--- START ---

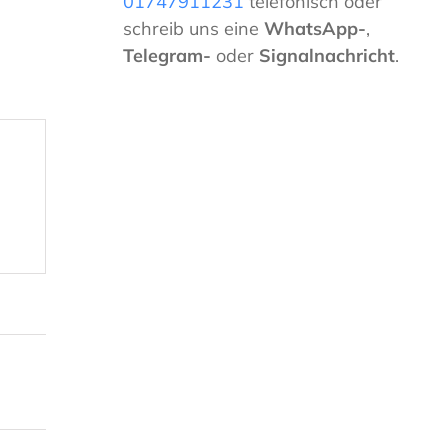
01747911231
telefonisch oder
schreib uns eine
WhatsApp-
,
Telegram-
oder
Signalnachricht
.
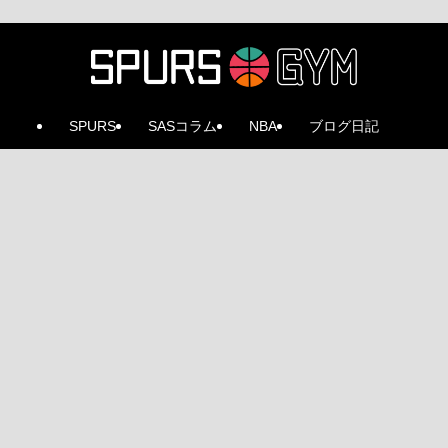
SPURS
SASコラム
NBA
ブログ日記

--- END ---

Your objective: The output is the records exactly as they read, with no pictures in it.

Finished exercise:
01747911231
telefonisch oder
schreib uns eine
WhatsApp-
,
Telegram-
oder
Signalnachricht
.
SPURS
SASコラム
NBA
ブログ日記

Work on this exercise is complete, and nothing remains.